Oats opted instead to move in with his father, Daniel Oats, Sr., in Romeoville, Illinois on the southwest side of Chicago.

It was there that D.J. got his first taste of football.

“I’ve always been a fast guy,” said Oats, who won track events at state in sixth, seventh, and eighth grade. “It was my first time ever to touch a football field and the coach lined up the running backs for a race. I beat them all and was the starting running back for the JV at Romeoville.”

But just a few weeks after football season ended Daniel Sr., who was diabetic and had heart problems, suffered a fatal heart attack leaving a stunned D.J. with no other choice than to follow his aunt and grandmother down to Texas.

Life’s struggles were tough for Oats to overcome during his junior year at Arlington Martin.

He did play football for the Warriors, but a mix up in transfer paperwork and his inexperience landed him on the JV B team where he started at running back and scored 25 touchdowns.

Oats admits that there were a lot of dark days, mourning his parents and wondering if he really even wanted to play football at all.

“I love my grandma to death,” Oats said. “She’s always been there for me. She’s always picked me up on days that I was down, and I was down a lot of days with the situation I’ve been in.

“She always tells me to ‘go hard’ and just keep it going every day. I just look to her and she keeps me going, her and my auntie.”

Having seen Grace Prep numerous times on I-20 on his way to shadow his aunt, who is a radiologist in south Arlington, Oats was intrigued.

After checking out the school and sitting down with his aunt and grandmother, he decided to transfer in hopes of getting better prepared for college.

Grace Prep head coach David Reese was pleased to have D.J. out for football, but told him that he would have to earn his way on the team, which he did.

Reese spent much of his time with Oats at cornerback, where D.J. will likely play in college. But Oats rushed for nearly 1,300 yards and 15 touchdowns his senior season at Grace Prep, earning TAPPS Division III first-team all-state honors at running back.

“D.J., with his speed, if he gets a crease he’s gone,” said Reese, whose team finished 8-4 this season before bowing out in the quarterfinals. “Early on he was more of a picker and had to see a hole to explode through it, but as the year has gone on I think he was feeling more comfortable about hitting it where the hole was supposed to be even if he didn’t see it right away.”

With only one season of playing varsity football, Oats wasn’t on any college coach’s radar despite his blistering speed and 6-foot, 190-pound frame.

It took a lot of work from Oats’ uncle, Enloe Clemon,s who is Anitra’s brother, and recruiting guru ‘Coach MIL’ to get his name out there. And that they did.

“D.J. is hands down the fastest kid in the nation,” said Coach MIL, National Director for Elite Talent/Baller$ Choice Recruiting. “And I’ve clocked forties for kids all over the country. He can fly.”

Oats, sporting tattoos honoring each of his parents on his arms, admits he doesn’t know where he would be without the love and support of his aunt, uncle, and grandmother.
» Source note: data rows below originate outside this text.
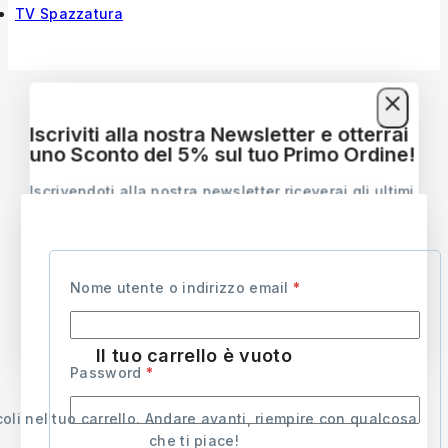
TV Spazzatura
© 2026 Prodotti Professionali
Marco Macchiavelli
Iscriviti alla nostra Newsletter e otterrai
uno Sconto del 5% sul tuo Primo Ordine!
Iscrivendoti alla nostra newsletter riceverai gli ultimi
aggiornamenti sui prodotti e sulle offerte migliori.
Aspetta! prima di andare...
Abbiamo qualcosa di speciale per te
Nome utente o indirizzo email
*
Utilizza il codice qui sopra per ottenere uno sconto
del 5% sul tuo primo ordine al momento del
Non mostrare più questo popup
pagamento. Non lasciartelo sfuggire.
Il tuo carrello è vuoto
Password
*
Ottieni Uno Sconto
Prodotti Raccomandati
coli nel tuo carrello. Andare avanti, riempire con qualcosa
che ti piace!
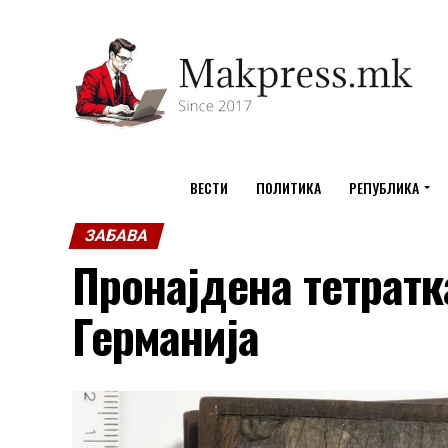
ВЕСТИ
ПОЛИТИКА
РЕПУБЛИКА
ЗАБАВА
Пронајдена тетратк
Германија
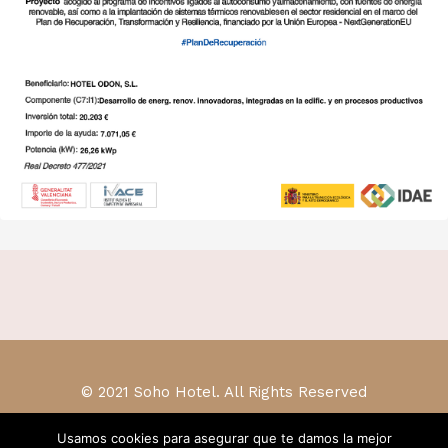
© 2021 Soho Hotel. All Rights Reserved
Usamos cookies para asegurar que te damos la mejor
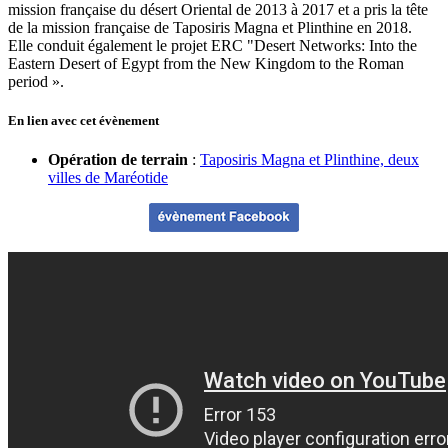
mission française du désert Oriental de 2013 à 2017 et a pris la tête
de la mission française de Taposiris Magna et Plinthine en 2018.
Elle conduit également le projet ERC "Desert Networks: Into the
Eastern Desert of Egypt from the New Kingdom to the Roman
period ».
En lien avec cet évènement
Opération de terrain
:
Taposiris Magna et Plinthine, deux
villes de Maréotide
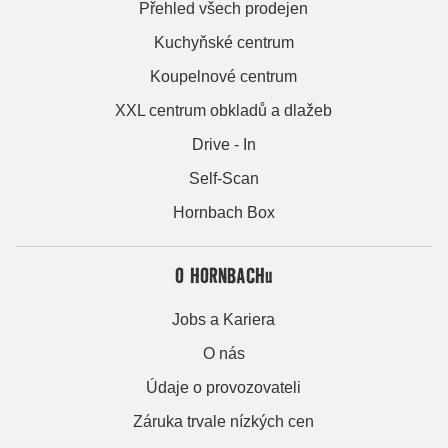
Přehled všech prodejen
Kuchyňské centrum
Koupelnové centrum
XXL centrum obkladů a dlažeb
Drive - In
Self-Scan
Hornbach Box
O HORNBACHu
Jobs a Kariera
O nás
Údaje o provozovateli
Záruka trvale nízkých cen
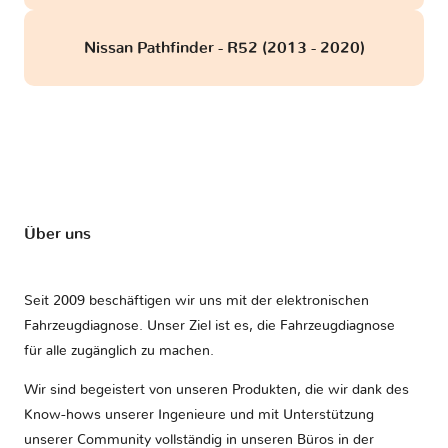
Nissan Pathfinder - R52 (2013 - 2020)
Über uns
Seit 2009 beschäftigen wir uns mit der elektronischen
Fahrzeugdiagnose. Unser Ziel ist es, die Fahrzeugdiagnose
für alle zugänglich zu machen.
Wir sind begeistert von unseren Produkten, die wir dank des
Know-hows unserer Ingenieure und mit Unterstützung
unserer Community vollständig in unseren Büros in der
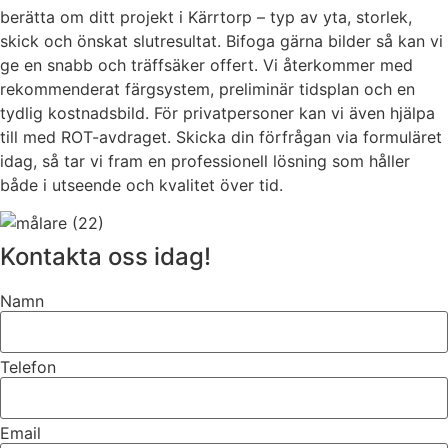
berätta om ditt projekt i Kärrtorp – typ av yta, storlek,
skick och önskat slutresultat. Bifoga gärna bilder så kan vi
ge en snabb och träffsäker offert. Vi återkommer med
rekommenderat färgsystem, preliminär tidsplan och en
tydlig kostnadsbild. För privatpersoner kan vi även hjälpa
till med ROT-avdraget. Skicka din förfrågan via formuläret
idag, så tar vi fram en professionell lösning som håller
både i utseende och kvalitet över tid.
Kontakta oss idag!
Namn
Telefon
Email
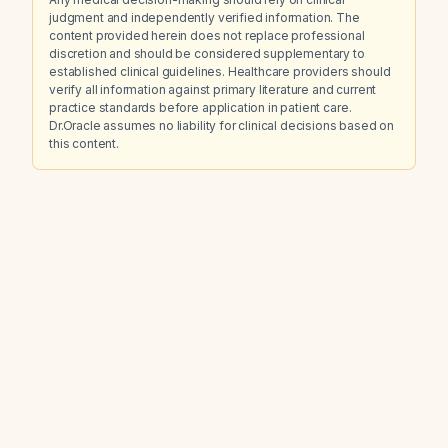
judgment and independently verified information. The
content provided herein does not replace professional
discretion and should be considered supplementary to
established clinical guidelines. Healthcare providers should
verify all information against primary literature and current
practice standards before application in patient care.
Dr.Oracle assumes no liability for clinical decisions based on
this content.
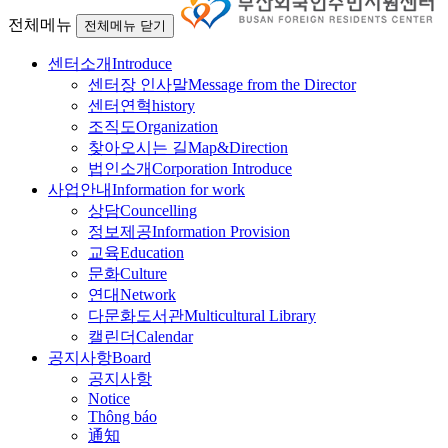
전체메뉴
전체메뉴 닫기
센터소개
Introduce
센터장 인사말
Message from the Director
센터연혁
history
조직도
Organization
찾아오시는 길
Map&Direction
법인소개
Corporation Introduce
사업안내
Information for work
상담
Councelling
정보제공
Information Provision
교육
Education
문화
Culture
연대
Network
다문화도서관
Multicultural Library
캘린더
Calendar
공지사항
Board
공지사항
Notice
Thông báo
通知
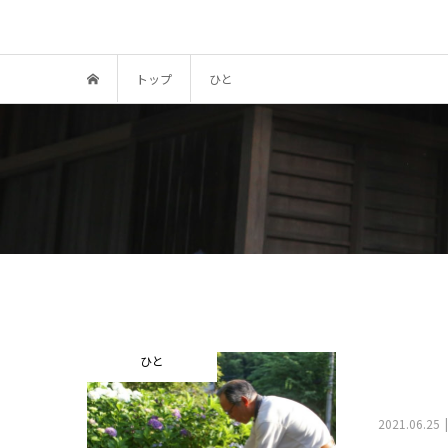
トップ
ひと
ひと
2021.06.25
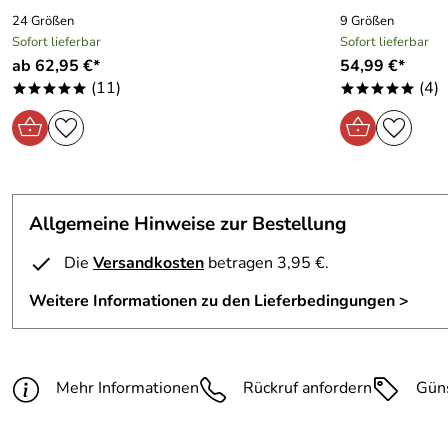
24 Größen
9 Größen
Sofort lieferbar
Sofort lieferbar
ab 62,95 €*
54,99 €*
(11)
(4)
*****
*****
Allgemeine Hinweise zur Bestellung
Die
Versandkosten
betragen 3,95 €.
Weitere Informationen zu den Lieferbedingungen >
Mehr Informationen
Rückruf anfordern
Gün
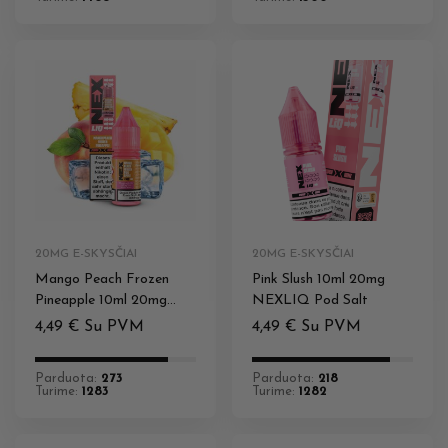
20MG E-SKYSČIAI
20MG E-SKYSČIAI
Mango Peach Frozen
Pink Slush 10ml 20mg
Pineapple 10ml 20mg
NEXLIQ Pod Salt
NEXLIQ Pod Salt
4,49
€
Su PVM
4,49
€
Su PVM
Parduota:
273
Parduota:
218
Turime:
1283
Turime:
1282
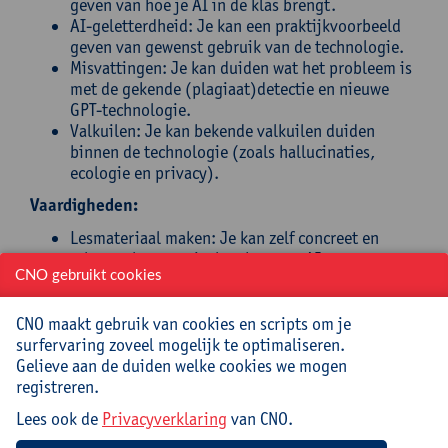
geven van hoe je AI in de klas brengt.
AI-geletterdheid: Je kan een praktijkvoorbeeld
geven van gewenst gebruik van de technologie.
Misvattingen: Je kan duiden wat het probleem is
met de gekende (plagiaat)detectie en nieuwe
GPT-technologie.
Valkuilen: Je kan bekende valkuilen duiden
binnen de technologie (zoals hallucinaties,
ecologie en privacy).
Vaardigheden:
Lesmateriaal maken: Je kan zelf concreet en
relevant lesmateriaal maken met AI-
CNO gebruikt cookies
ondersteuning.
Verbeteren van de output: Je kan via een
structuur werken aan betere verwerking van
CNO maakt gebruik van cookies en scripts om je
input en output voor docenten en studenten.
surfervaring zoveel mogelijk te optimaliseren.
AI- en schoolbeleid: Je kan de eerste stappen
Gelieve aan de duiden welke cookies we mogen
zetten naar het formuleren van een
registreren.
afsprakenkader binnen de vakgroep/school.
Lees ook de
Privacyverklaring
van CNO.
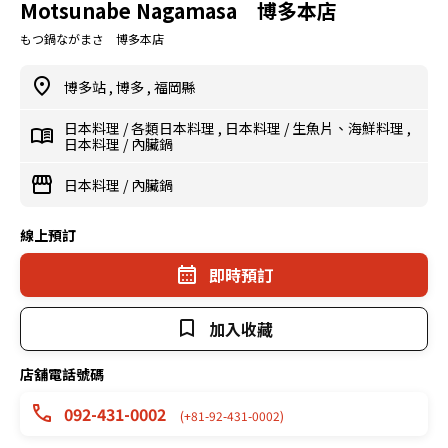
Motsunabe Nagamasa 博多本店
もつ鍋ながまさ 博多本店
博多站
,
博多
,
福岡縣
日本料理
/
各類日本料理
,
日本料理
/
生魚片、海鮮料理
,
日本料理
/
內臟鍋
日本料理
/
內臟鍋
線上預訂
即時預訂
加入收藏
店舖電話號碼
092-431-0002
(+81-92-431-0002)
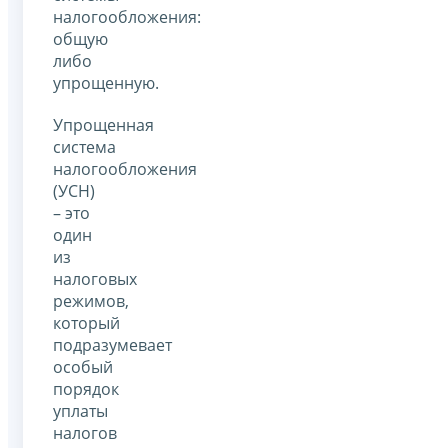
налогообложения:
общую
либо
упрощенную.
Упрощенная
система
налогообложения
(УСН)
– это
один
из
налоговых
режимов,
который
подразумевает
особый
порядок
уплаты
налогов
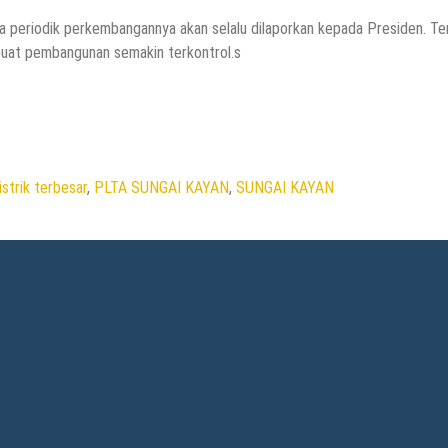
periodik perkembangannya akan selalu dilaporkan kepada Presiden. Te
buat pembangunan semakin terkontrol.s
strik terbesar
,
PLTA SUNGAI KAYAN
,
SUNGAI KAYAN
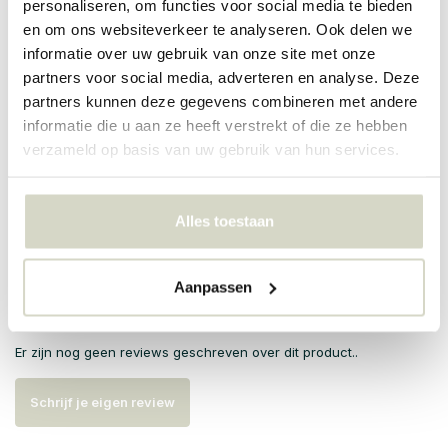
Overige: handgemaakt en daardoor is elk item uniek en kan
personaliseren, om functies voor social media te bieden
verschillend zijn.
en om ons websiteverkeer te analyseren. Ook delen we
informatie over uw gebruik van onze site met onze
PRODUCTSPECIFICATIES
partners voor social media, adverteren en analyse. Deze
partners kunnen deze gegevens combineren met andere
informatie die u aan ze heeft verstrekt of die ze hebben
Artikelnummer
60320
verzameld op basis van uw gebruik van hun services.
SKU
Alles toestaan
EAN
5708309171456
Aanpassen
Reviews
Er zijn nog geen reviews geschreven over dit product..
Schrijf je eigen review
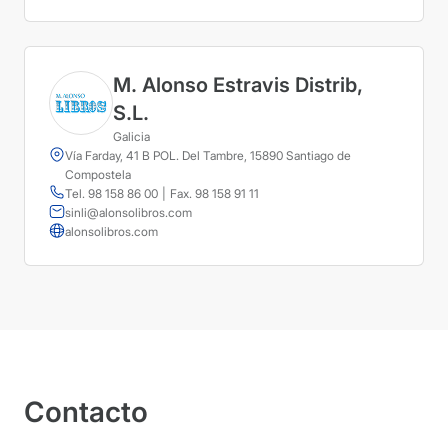
M. Alonso Estravis Distrib,
S.L.
Galicia
Vía Farday, 41 B POL. Del Tambre, 15890 Santiago de
Compostela
Tel. 98 158 86 00
|
Fax. 98 158 91 11
sinli@alonsolibros.com
alonsolibros.com
Contacto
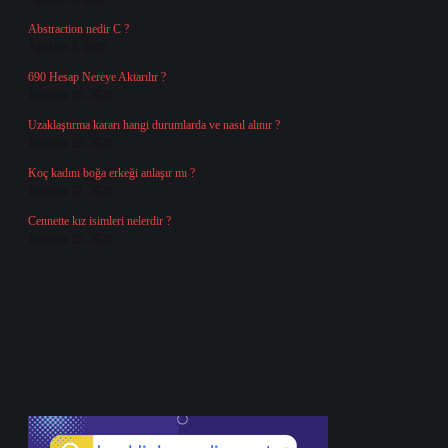
Abstraction nedir C ?
Ağustos 3, 2026
690 Hesap Nereye Aktarılır ?
Temmuz 30, 2026
Uzaklaştırma kararı hangi durumlarda ve nasıl alınır ?
Temmuz 29, 2026
Koç kadını boğa erkeği anlaşır mı ?
Temmuz 27, 2026
Cennette kız isimleri nelerdir ?
Temmuz 25, 2026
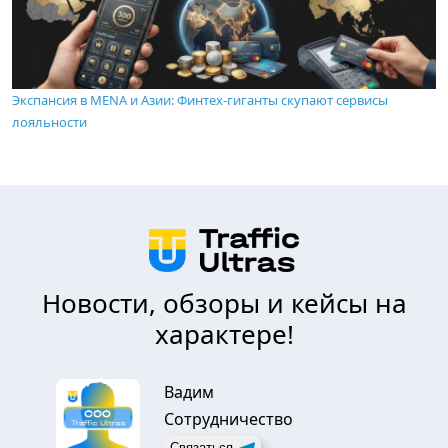
Экспансия в MENA и Азии: Финтех-гиганты скупают сервисы
лояльности
Новости, обзоры и кейсы на
характере!
Вадим
Сотрудничество
Связаться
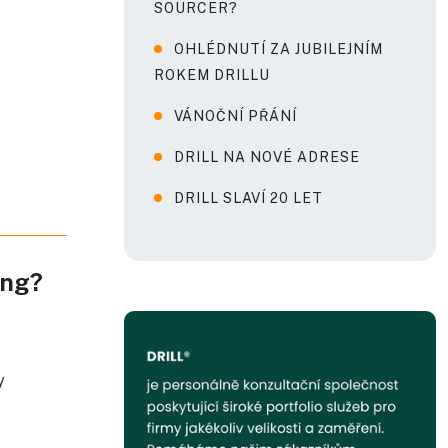
SOURCER?
OHLÉDNUTÍ ZA JUBILEJNÍM
ROKEM DRILLU
VÁNOČNÍ PŘÁNÍ
DRILL NA NOVÉ ADRESE
DRILL SLAVÍ 20 LET
ing?
y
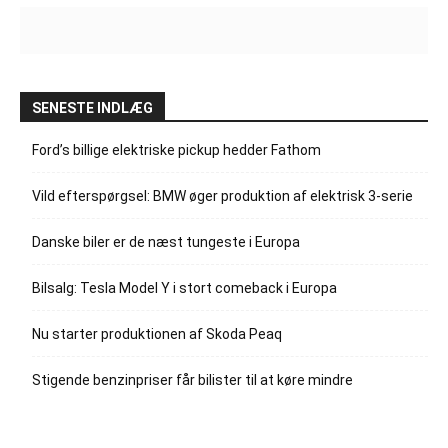
SENESTE INDLÆG
Ford’s billige elektriske pickup hedder Fathom
Vild efterspørgsel: BMW øger produktion af elektrisk 3-serie
Danske biler er de næst tungeste i Europa
Bilsalg: Tesla Model Y i stort comeback i Europa
Nu starter produktionen af Skoda Peaq
Stigende benzinpriser får bilister til at køre mindre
D.J. hopes to follow in aunt Anitra’s footsteps and become a radiologist. He plans to pursue that and business at Colorado.

“It actually shocked me to get any offers,” said Oats, who turned down 27 other schools including Louisville, Syracuse and Kentucky. “It just changed my mind about everything and had me thinking that maybe this is what I really want to do. Now I just want to go dominate at the next level.”